AR requires real-time and accurate six degrees of freedom (6DoF) pose tracking of devices. Any particular AR application requires tracking technique to track the user’s or device’s position in order to register it in respect to the real world [34]. Such a tracking must run efficiently, typically required a total computation time less than 100 milliseconds [35]. Furthermore, it must be robust under many conditions such as varying brightness, scales and rotations [3639]. Hence, the use of tracking algorithm in AR application is important in order to produce a high performance AR application. In AR, tracking is divided into four steps [40]. Basically, an image will be captured using phone’s camera and the image is converted into grey scale image.
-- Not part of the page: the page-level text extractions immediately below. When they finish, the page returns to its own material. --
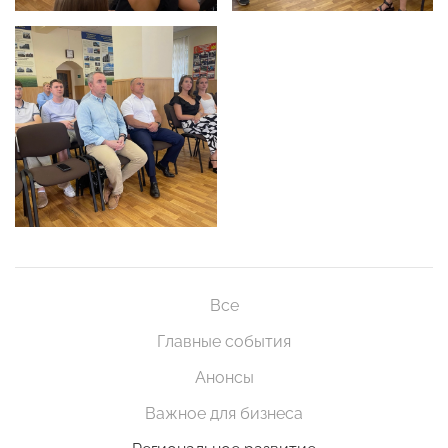
Все
Главные события
Анонсы
Важное для бизнеса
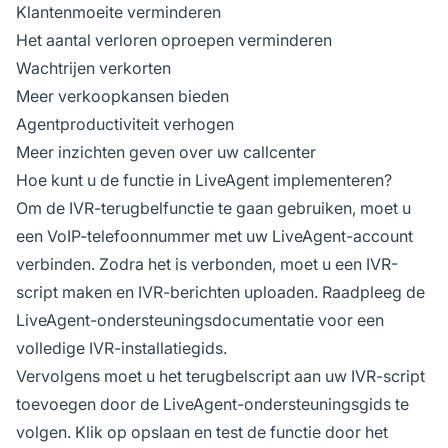
Klantenmoeite verminderen
Het aantal verloren oproepen verminderen
Wachtrijen verkorten
Meer verkoopkansen bieden
Agentproductiviteit verhogen
Meer inzichten geven over uw callcenter
Hoe kunt u de functie in LiveAgent implementeren?
Om de IVR-terugbelfunctie te gaan gebruiken, moet u
een VoIP-telefoonnummer met uw LiveAgent-account
verbinden. Zodra het is verbonden, moet u een IVR-
script maken en IVR-berichten uploaden. Raadpleeg de
LiveAgent-ondersteuningsdocumentatie voor een
volledige IVR-installatiegids.
Vervolgens moet u het terugbelscript aan uw IVR-script
toevoegen door de LiveAgent-ondersteuningsgids te
volgen. Klik op opslaan en test de functie door het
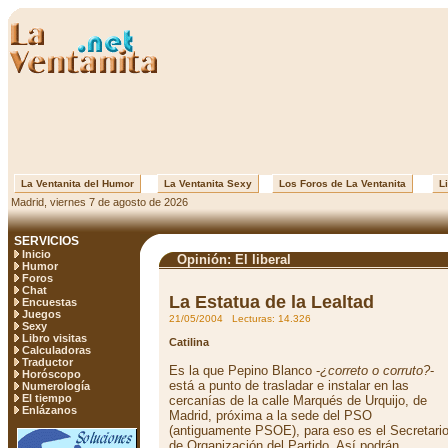
La Ventanita del Humor
La Ventanita Sexy
Los Foros de La Ventanita
Li
Madrid, viernes 7 de agosto de 2026
SERVICIOS
Inicio
Opinión: El liberal
Humor
Foros
Chat
La Estatua de la Lealtad
Encuestas
Juegos
21/05/2004 Lecturas: 14.326
Sexy
Libro visitas
Catilina
Calculadoras
Traductor
Es la que Pepino Blanco -
¿correto o corruto?
-
Horóscopo
está a punto de trasladar e instalar en las
Numerología
El tiempo
cercanías de la calle Marqués de Urquijo, de
Enlázanos
Madrid, próxima a la sede del PSO
(antiguamente PSOE), para eso es el Secretari
de Organización del Partido. Así podrán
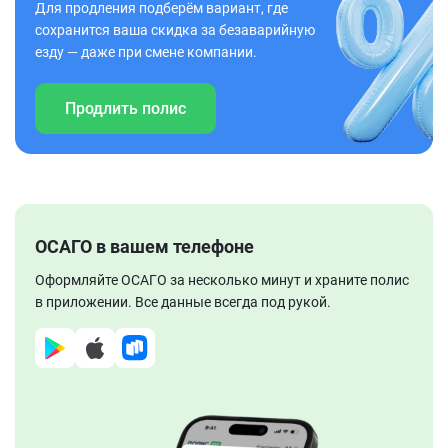
Для продления подберём вариант, где
сохранится ваша скидка за безаварийную
езду — даже при смене компании.
Продлить полис
ОСАГО в вашем телефоне
Оформляйте ОСАГО за несколько минут и храните полис
в приложении. Все данные всегда под рукой.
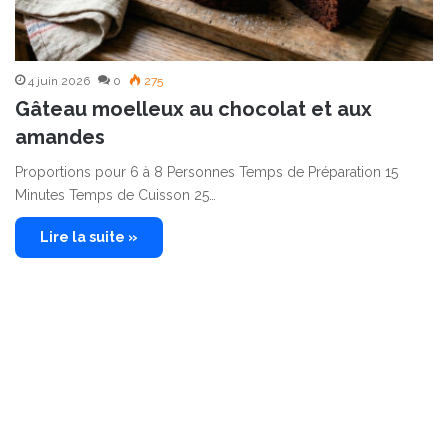
4 juin 2026
0
275
Gâteau moelleux au chocolat et aux
amandes
Proportions pour 6 à 8 Personnes Temps de Préparation 15
Minutes Temps de Cuisson 25…
Lire la suite »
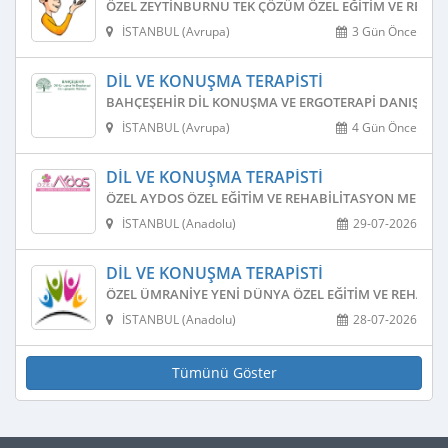
ÖZEL ZEYTINBURNU TEK ÇÖZÜM ÖZEL EĞITIM VE REHAB
İSTANBUL (Avrupa)
3 Gün Önce
DIL VE KONUŞMA TERAPISTI
BAHÇEŞEHIR DIL KONUŞMA VE ERGOTERAPI DANIŞMAN
İSTANBUL (Avrupa)
4 Gün Önce
DIL VE KONUŞMA TERAPISTI
ÖZEL AYDOS ÖZEL EĞITIM VE REHABILITASYON MERKEZ
İSTANBUL (Anadolu)
29-07-2026
DIL VE KONUŞMA TERAPISTI
ÖZEL ÜMRANIYE YENI DÜNYA ÖZEL EĞITIM VE REHABIL
İSTANBUL (Anadolu)
28-07-2026
Tümünü Göster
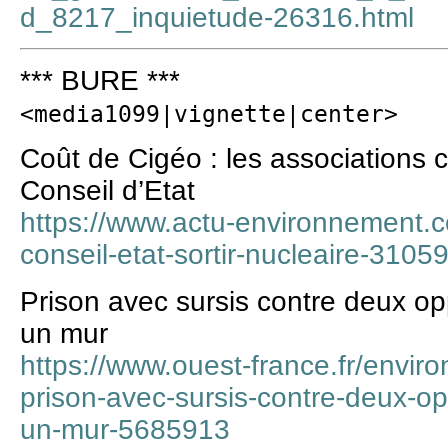
d_8217_inquietude-26316.html
*** BURE ***
<media1099|vignette|center>
Coût de Cigéo : les associations
Conseil d’Etat
https://www.actu-environnement.
conseil-etat-sortir-nucleaire-3105
Prison avec sursis contre deux op
un mur
https://www.ouest-france.fr/envir
prison-avec-sursis-contre-deux-op
un-mur-5685913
The first step in tracking process is detection, in which keypoint detectors were used to detect the natural features or keypoints of an image. The second step is to obtain a description of the image. A descriptor is required to describe or extract the keypoints detected in the detection process. Descriptors can be divided into two categories; floating-point descriptors and binary descriptors. SIFT and SURF are examples of floating-point descriptors, while BRIEF, ORB, BRISK and FREAK are examples of binary descriptors. The next step in the tracking process is matching. The keypoints of reference image should be stored in the database in advance to allow the system to match the points of an input image with those of reference image. Pose estimation is the last step in the tracking process. Pose estimation is performed to determine the position of a virtual object on top of the input image. After this process is completed, a 3D object can be superimposed on top of the detected image in the correct orientation [41]. Fig 1 shows the tracking process in AR application.

Descriptors of keypoints must be built to identify and match keypoints across images. The extraction process must be distinctive for each keypoint and need to be consistent under different viewpoints [42]. Existing feature descriptors will be briefly explained in this section, grouped by two categories; floating-point descriptors and binary descriptor.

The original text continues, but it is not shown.